In 2010, after over 10 years at NXT plc specializing in New
Business Development, Technology Innovation and Intellectual
Property Licensing, Geoff rekindled his entrepreneurial
activities and founded Silicon Valley based Coleridge+ Design
Associates LLC which has the objective of building a team of
designers, scientists and engineers who specialize in creating
Intellectual Property (IP) by invention and innovation aimed
primarily at the Consumer Electronics (CE) and Green Energy (GE)
markets. At its core is Invention by Design rather than
Invention by Serendipity with the skill and experience to
recognize the difference between a trip to Brighton (the
seaside) and a trip to Mars.
Geoff Boyd
Founder, Managing
Director
Coleridge Design
Associates LLC
2033 Gateway Place,
Suite 500
San Jose, CA
95110.USA
website:
http://www.ColeridgeDesignAssociates.com
+ Geoff's
full name is Geoffrey Arthur Coleridge Boyd - a
coincidence?
2013 - Update
2020 - Geoff's Reflections on the Home
Computers of the 1980s
In September 2020, The Guardian newspaper's website carried an
article titled "The
20 greatest home computers - ranked". Although the Memotech
MTX did not feature in the article,
Geoff commented on the content and argued the case for
Memotech's inclusion in the list.
"This piece fails in many respects but mainly it fails to make
it clear that the rating was UK centric on the one hand and on
the other, to understand and differentiate between the PC
(Personal Computer) and Home Compute genres enabled by 8-bit
microprocessors such as the 8080, 6502 and Z80 in the late
1970s.
The first wave came in the late 70s with the DIY/ hobbyist kit
computers running mainly assembler and in some cases like the
Sinclair ZX80 a Tiny Basic with integer arithmetic. That wave
enabled the UK Home Computer business in 1981 which was led by
the Z80A based ZX81 which should be at Number 1.

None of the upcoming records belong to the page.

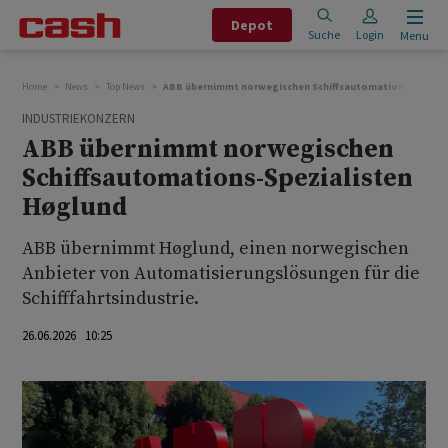
Depot
Suche
Login
Menu
Home
News
Top News
ABB übernimmt norwegischen Schiffsautomations-Spezia
INDUSTRIEKONZERN
ABB übernimmt norwegischen
Schiffsautomations-Spezialisten
Høglund
ABB übernimmt Høglund, einen norwegischen
Anbieter von Automatisierungslösungen für die
Schifffahrtsindustrie.
26.06.2026 10:25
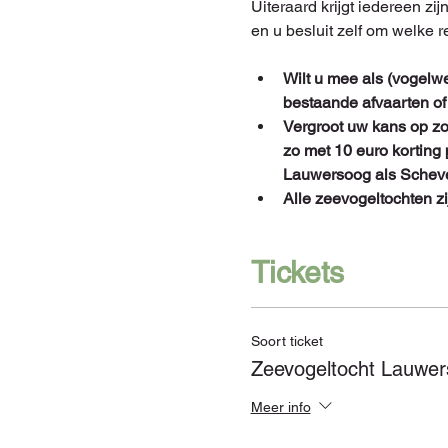
Uiteraard krijgt iedereen zij
en u besluit zelf om welke r
Wilt u mee als (vogelwe
bestaande afvaarten of
Vergroot uw kans op zo
zo met 10 euro korting 
Lauwersoog als Scheve
Alle zeevogeltochten z
Tickets
Soort ticket
Zeevogeltocht Lauwe
Meer info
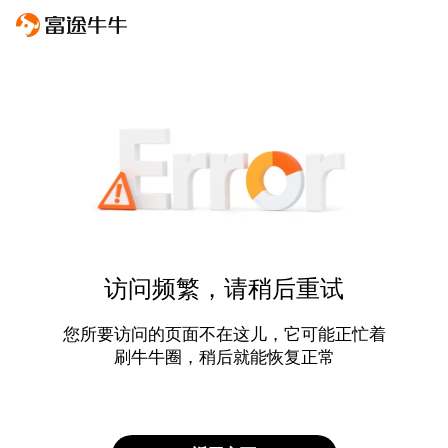
访问频繁，请稍后重试
您所要访问的页面不在这儿，它可能正忙着
刷牛牛圈，稍后就能恢复正常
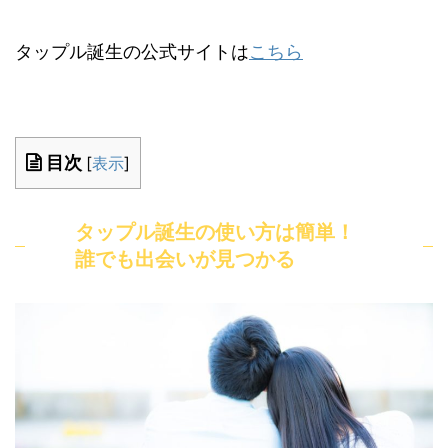
タップル誕生の公式サイトは
こちら
目次
[
表示
]
タップル誕生の使い方は簡単！
誰でも出会いが見つかる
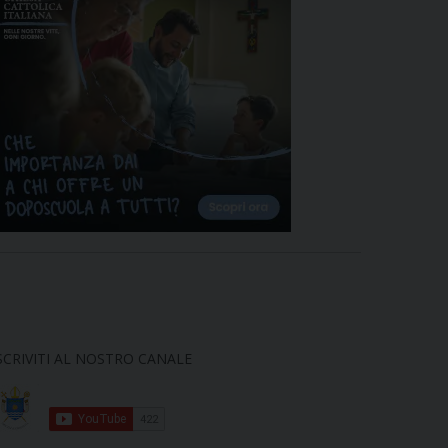
SCRIVITI AL NOSTRO CANALE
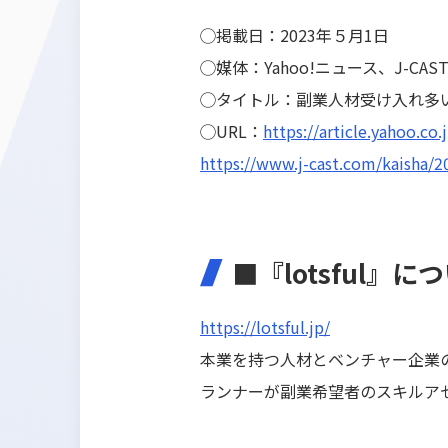
◯掲載日：2023年５月1日
◯媒体：Yahoo!ニュース、J-CAS
◯タイトル：副業人材受け入れ多
◯URL：
https://article.yahoo.c
https://www.j-cast.com/kaisha/
■『lotsful』に
https://lotsful.jp/
本業を持つ人材とベンチャー企業
ランナーが副業希望者のスキルア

It was the first affordable Home Computer with full
floating-point arithmetic and led the revolution allowing the UK
to take pole position in that fledgling industry. The rest is
history, as the say. The ZX81’s main drawback was that it came
with 1k of memory and a membrane keyboard. These deficiencies a
facilitated a thriving add-on industry for memory-packs and
keyboards and nucleated my first tech startup in 1981, Memotech,
Oxford, UK. The other UK Home Computers followed quickly all
trying to get shelf space in WH Smith, Boots and other high
street stores. The ZX81 was sold in USA as the Timex Sinclair
1000 (TS1000) and like the UK at drug stores and retailers where
low cost Timex watches were sold. Many new UK Home Computer
companies were formed to ride that wave. Sinclair fixed the
ZX81’s shortcomings with the ZX Spectrum which should go at Number
2. Acorn’s BBC Computer should go at Number 3.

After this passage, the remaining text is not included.